South Africa’s Integrated Resource Plan (IRP) 2019 has one glaring weakness: it lacks a rigorous security framework that helps us think about what the future energy services system architecture should look like.

It is not clear to citizens how electricity system risks, other than those linked to power shortages, are dealt with by the State’s intelligence and other agencies. Who monitors cyberattacks, hacking or other malicious activities aimed at bringing power plants or the entire grid down?

What is particularly worrying is that South Africa’s grid is like an island, wholly dependent on itself. It would be unable to draw power from sources outside South Africa if a part of, or the whole grid, came down.

The IRP should also be set within an energy security framework, as most countries are beginning to move towards this model, owing to the fact that most network technologies are subject to diverse threats. A security framework takes into account three things: vulnerability, risks and offset mechanisms. Such a systems shifts from a least-cost technology approach to a least-cost system approach (even if the system may cost more to establish in the short term), because its aim is to take into account the potential for disruptions and the costs that such disruptions may directly cause to electricity infrastructure and the economy as a whole in the future.

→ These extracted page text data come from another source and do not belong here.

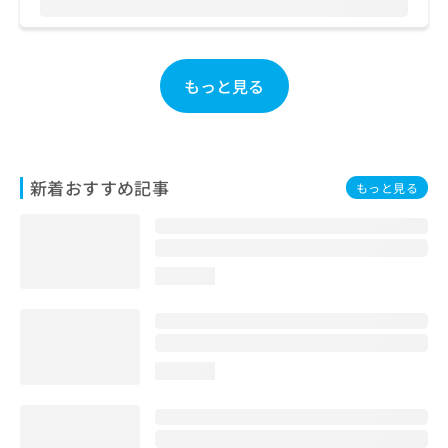
お
問
い
合
もっと見る
わ
せ
は
こ
ち
新着おすすめ記事
もっと見る
ら
loading...
loading...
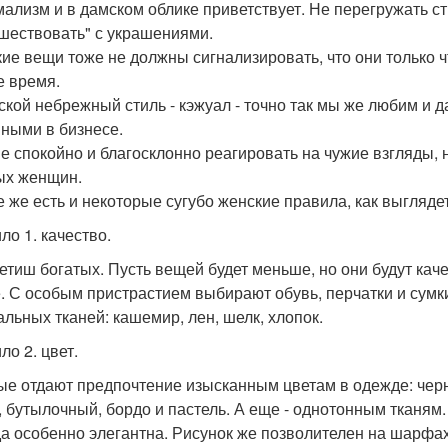
ализм и в дамском облике приветствует. Не перегружать ст
шествовать" с украшениями.
ие вещи тоже не должны сигнализировать, что они только чт
е время.
ской небрежный стиль - кэжуал - точно так мы же любим и 
ными в бизнесе.
е спокойно и благосклонно реагировать на чужие взгляды, 
ых женщин.
е же есть и некоторые сугубо женские правила, как выглядет
ло 1. качество.
етиш богатых. Пусть вещей будет меньше, но они будут кач
. С особым пристрастием выбирают обувь, перчатки и сумки
альных тканей: кашемир, лен, шелк, хлопок.
ло 2. цвет.
ые отдают предпочтение изысканным цветам в одежде: черны
, бутылочный, бордо и пастель. А еще - однотонным тканям
а особенно элегантна. Рисунок же позволителен на шарфах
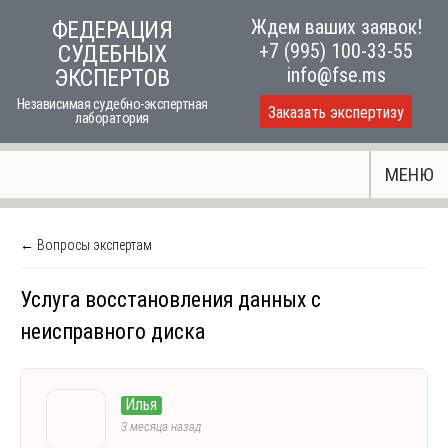
Skip
Ждем ваших заявок!
ФЕДЕРАЦИЯ
to
+7 (995) 100-33-55
СУДЕБНЫХ
content
info@fse.ms
ЭКСПЕРТОВ
Независимая судебно-экспертная
Заказать экспертизу
лаборатория
МЕНЮ
← Вопросы экспертам
Услуга восстановления данных с
неисправного диска
Илья
3 месяца назад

Perhaps it is not the place of the IRP to also serve as a system risk tool. It will have to be complemented with other planning and risk assessment tools. Energy security and economic security are intertwined. A weak or damaged economy becomes a cause for concern, as it impinges on the capacity of the State to protect its sovereignty from both market predation and foreign State capture.

Vulnerability speaks to system dependencies – in our case, a high dependence on coal, the smooth operation of the coal supply chain and high performance from very dysfunctional croaking, old coal plants. Power plants can also be hacked if one considers how much of information technology capability goes into new plants, such as State-owned electricity utility Eskom’s Medupi and Kusile power stations.

Greenberg notes that, for example, a water treatment plant’s industrial control system can come under the control of a remote operator, who may create a malfunction in the plant that affects a town or city’s water system, placing the health of residents at risk.

Risks to electricity systems include disruption of supply as a result of sabotage, bad or extreme weather events (which will become common in the future), conveyer belts breaking down or unplanned maintenance of coal plants. In the South African context, one could add the corrupt manipulation of procurement processes as a risk.

Offsets are a way of mitigating dependencies by having recourse to measures like alternative sources of energy supply instead of total reliance on a single dependency. In the case of the South African grid system, offsets involve a strategy of negative offsets – such as recourse to load-shedding. It may help to have a grid system that is interconnected but fragmented to ensure that systemic risks do not prevail.

Any form of attack on a grid is not just an issue of disruption of power supply and the inconvenience or harm it can cause to the economy; it can also shape the entire political fate of a country. This is evidenced by how load-shedding is being used as a political football in South Africa as part of party political factionalism as one group tries to take the other out.